The Like button will have to go through major adaptations to reach a better balance between Facebook, its users and the 3rd party sites implementing Like button or Social Plugins
Some senators and the EFF (see their post "Facebook evil interfaces") just wrote about their concerns on similar issues brought by the new Facebook features. Expect more from them and others when a larger group of users realize what's happening with their very personal profile stored on Facebook.
I believe we live today only the first episode of a long saga....
Technical details on how Facebook acquires user identity for page impressions of 3rd party sites:
- go to http://www.facebook.com
- logout from Facebook to get back to the login page if you were already logged in
- you get a long string of obscure characters: it's the string of cookies used and stored automatically by Facebook in your browser. These cookies will then be sent back to Facebook by your browser each time you call a page part of the Facebook domain (i.e whose URL is http://something.facebook.com/xyz)
- log on to Facebook with your userid and password.
- you will discover an interesting new cookie in thes string after the login. It is named "presence" (search for presence= in the string). its value is the hashed / encrypted representation of your Facebook member id.
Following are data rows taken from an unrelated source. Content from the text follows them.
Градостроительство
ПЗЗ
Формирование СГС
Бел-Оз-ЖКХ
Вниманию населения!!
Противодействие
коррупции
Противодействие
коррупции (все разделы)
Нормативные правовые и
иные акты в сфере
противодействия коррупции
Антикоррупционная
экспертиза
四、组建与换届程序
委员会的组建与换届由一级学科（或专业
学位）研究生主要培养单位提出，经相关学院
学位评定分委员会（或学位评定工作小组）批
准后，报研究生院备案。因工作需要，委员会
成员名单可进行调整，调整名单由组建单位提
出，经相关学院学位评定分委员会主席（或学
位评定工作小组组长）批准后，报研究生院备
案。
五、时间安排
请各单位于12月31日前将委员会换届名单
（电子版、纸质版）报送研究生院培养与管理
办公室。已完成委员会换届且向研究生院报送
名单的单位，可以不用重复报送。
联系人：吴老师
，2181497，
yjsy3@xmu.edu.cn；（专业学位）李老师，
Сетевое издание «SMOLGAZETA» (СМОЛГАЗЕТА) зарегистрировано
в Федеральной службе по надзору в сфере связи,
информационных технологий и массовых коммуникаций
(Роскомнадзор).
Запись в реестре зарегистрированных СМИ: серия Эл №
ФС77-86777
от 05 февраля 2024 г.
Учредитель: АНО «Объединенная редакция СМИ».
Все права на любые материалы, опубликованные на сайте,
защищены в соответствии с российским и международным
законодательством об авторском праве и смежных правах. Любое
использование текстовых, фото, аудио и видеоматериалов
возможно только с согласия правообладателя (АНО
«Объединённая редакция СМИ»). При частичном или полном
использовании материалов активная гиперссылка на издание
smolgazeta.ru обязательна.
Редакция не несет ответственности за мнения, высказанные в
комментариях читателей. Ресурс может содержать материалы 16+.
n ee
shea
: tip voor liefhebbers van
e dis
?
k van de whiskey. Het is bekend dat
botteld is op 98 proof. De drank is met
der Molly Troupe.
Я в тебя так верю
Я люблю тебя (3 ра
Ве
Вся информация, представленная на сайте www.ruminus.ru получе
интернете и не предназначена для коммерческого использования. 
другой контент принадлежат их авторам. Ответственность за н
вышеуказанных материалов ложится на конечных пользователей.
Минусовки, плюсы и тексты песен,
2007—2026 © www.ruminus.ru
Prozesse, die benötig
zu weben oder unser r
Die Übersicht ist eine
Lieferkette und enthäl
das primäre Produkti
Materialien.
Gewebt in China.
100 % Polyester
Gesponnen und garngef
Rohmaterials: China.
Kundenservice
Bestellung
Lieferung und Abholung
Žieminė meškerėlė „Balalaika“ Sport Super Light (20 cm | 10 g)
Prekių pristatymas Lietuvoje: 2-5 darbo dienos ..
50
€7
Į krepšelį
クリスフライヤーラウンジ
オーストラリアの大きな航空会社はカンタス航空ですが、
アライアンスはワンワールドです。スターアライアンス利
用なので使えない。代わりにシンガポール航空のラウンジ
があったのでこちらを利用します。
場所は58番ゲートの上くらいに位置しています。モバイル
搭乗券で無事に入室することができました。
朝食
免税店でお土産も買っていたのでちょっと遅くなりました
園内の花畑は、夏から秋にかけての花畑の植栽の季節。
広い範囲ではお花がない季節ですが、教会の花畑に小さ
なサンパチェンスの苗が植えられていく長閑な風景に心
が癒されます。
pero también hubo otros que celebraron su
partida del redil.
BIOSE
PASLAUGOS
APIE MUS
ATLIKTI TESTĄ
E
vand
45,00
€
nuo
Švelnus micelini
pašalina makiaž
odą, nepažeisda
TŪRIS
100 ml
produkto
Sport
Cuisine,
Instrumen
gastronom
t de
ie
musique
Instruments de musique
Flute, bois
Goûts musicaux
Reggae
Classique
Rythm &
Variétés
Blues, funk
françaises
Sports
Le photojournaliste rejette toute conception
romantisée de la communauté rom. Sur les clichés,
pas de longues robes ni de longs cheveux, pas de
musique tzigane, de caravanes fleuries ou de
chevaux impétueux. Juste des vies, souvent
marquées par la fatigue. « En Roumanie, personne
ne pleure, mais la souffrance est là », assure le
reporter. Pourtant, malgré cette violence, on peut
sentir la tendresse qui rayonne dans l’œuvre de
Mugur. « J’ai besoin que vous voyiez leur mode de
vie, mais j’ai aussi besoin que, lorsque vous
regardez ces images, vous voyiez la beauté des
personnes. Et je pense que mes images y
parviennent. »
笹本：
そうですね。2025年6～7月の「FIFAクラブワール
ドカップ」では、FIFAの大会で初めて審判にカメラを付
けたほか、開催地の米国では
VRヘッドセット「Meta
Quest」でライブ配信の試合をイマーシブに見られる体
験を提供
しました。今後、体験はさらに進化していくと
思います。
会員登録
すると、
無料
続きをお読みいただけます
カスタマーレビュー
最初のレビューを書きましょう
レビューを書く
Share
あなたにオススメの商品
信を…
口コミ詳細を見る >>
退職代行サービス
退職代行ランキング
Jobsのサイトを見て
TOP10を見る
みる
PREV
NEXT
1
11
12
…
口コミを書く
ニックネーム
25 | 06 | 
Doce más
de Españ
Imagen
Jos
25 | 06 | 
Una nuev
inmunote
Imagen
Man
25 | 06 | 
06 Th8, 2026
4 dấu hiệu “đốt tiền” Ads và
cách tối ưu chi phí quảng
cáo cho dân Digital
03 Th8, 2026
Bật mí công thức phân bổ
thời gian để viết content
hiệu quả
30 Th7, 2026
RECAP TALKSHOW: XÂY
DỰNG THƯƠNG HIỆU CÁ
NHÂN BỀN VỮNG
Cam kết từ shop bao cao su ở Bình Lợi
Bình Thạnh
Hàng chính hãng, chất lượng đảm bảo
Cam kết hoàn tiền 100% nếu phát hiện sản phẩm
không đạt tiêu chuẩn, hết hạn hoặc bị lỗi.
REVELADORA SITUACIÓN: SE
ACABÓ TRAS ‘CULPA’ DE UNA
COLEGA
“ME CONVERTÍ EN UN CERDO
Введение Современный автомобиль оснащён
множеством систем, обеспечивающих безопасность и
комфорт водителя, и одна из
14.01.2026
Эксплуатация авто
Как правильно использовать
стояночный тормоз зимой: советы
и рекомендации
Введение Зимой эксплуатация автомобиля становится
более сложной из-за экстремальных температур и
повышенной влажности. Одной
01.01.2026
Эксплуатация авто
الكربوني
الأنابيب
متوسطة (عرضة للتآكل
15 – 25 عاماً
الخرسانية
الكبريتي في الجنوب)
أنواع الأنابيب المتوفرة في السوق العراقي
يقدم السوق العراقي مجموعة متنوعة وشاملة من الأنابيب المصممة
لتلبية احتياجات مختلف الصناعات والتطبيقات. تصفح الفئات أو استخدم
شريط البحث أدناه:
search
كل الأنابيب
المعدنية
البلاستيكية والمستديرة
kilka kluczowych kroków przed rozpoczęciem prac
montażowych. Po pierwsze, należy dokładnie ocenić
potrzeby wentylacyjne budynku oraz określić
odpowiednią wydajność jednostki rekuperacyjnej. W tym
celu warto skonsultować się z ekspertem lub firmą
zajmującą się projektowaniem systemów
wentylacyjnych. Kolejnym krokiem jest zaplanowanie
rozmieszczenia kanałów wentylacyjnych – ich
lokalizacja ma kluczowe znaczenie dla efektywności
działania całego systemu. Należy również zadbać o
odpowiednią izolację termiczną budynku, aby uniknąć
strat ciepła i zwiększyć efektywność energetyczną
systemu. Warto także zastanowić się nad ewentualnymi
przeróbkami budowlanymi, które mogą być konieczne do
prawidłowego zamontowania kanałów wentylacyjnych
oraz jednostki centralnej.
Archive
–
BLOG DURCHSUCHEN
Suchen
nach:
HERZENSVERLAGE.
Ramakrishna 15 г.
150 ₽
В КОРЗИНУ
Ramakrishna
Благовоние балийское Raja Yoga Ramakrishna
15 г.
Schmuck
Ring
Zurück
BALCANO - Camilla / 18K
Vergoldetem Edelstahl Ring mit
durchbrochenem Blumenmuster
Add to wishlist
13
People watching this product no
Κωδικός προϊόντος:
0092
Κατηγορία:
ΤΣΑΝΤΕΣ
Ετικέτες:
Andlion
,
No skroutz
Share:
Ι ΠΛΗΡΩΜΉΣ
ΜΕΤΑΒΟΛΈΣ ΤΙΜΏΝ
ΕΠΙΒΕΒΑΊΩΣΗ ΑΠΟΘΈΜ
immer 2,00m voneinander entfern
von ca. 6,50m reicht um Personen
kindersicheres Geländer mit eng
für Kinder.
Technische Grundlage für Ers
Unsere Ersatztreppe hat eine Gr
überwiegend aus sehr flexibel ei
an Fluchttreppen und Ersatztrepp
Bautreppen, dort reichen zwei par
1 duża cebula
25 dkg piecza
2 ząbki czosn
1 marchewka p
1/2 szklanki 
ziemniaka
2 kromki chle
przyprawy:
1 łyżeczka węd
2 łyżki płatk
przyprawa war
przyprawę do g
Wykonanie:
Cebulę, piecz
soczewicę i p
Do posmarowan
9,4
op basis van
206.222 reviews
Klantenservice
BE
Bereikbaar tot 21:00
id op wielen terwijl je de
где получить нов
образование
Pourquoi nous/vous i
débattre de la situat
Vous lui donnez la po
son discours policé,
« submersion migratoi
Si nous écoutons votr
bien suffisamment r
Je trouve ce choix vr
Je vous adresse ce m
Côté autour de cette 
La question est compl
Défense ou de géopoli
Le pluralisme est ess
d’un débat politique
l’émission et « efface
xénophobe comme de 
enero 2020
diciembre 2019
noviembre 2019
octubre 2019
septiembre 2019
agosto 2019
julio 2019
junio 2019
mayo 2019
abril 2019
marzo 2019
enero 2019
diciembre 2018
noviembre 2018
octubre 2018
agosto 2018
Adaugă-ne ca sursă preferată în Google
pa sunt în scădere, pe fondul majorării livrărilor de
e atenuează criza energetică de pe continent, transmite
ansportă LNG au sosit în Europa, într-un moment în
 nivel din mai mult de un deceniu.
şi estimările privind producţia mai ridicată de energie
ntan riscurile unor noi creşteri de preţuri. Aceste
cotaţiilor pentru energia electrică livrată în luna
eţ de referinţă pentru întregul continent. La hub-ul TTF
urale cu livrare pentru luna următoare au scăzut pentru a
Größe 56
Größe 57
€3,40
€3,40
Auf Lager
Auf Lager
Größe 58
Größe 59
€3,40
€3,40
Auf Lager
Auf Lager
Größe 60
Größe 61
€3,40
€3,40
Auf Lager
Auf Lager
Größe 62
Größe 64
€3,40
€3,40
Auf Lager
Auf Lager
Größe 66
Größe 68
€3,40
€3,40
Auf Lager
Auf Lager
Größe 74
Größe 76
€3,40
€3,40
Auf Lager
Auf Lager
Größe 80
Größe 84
- The url of each Like button is something like "http://www.facebook.com/like.php?p1=v1&p2=v2 etc." ((p,v) are couples of parameters with their value among which one in the URL of the liked page. Go to Like Reference page on Facebook Developper Site and generate examples some if you want to analyze by yourself. This long URL calling like.php is encapsulated by the Facebook code generator in an HTML iframe tag when implemented on the site. The very solid "Same Origin Policy" implemented in all the modern browsers and applicable to the generated HTML with the iframe makes the information brought back into the by the call to www.facebook.com/like.php inaccessible to the calling site even though its present on its page.
- now, call the url mentionned above i.e http://www.facebook.com/like.php (no parameters needed) from the same tab or even a new tab in your browser to simulate what the Like button does when displayed on a page.
- what did Facebook do with it ? It just computed exactly WHO YOU ARE! How to prove it ? Just do a "view HTML source" of this page and you will discover both your facebook id and your facebook user name: search for string "user:" in the page, the large number following it is your facebook user id and search for string "window.presence", you'll find your facebook user name right after it. Why are those infos here and hidden ? They will be displayed on the page if you click on the Like button.
- Proof is made.
Source: blog Media & Tech (par didier durand)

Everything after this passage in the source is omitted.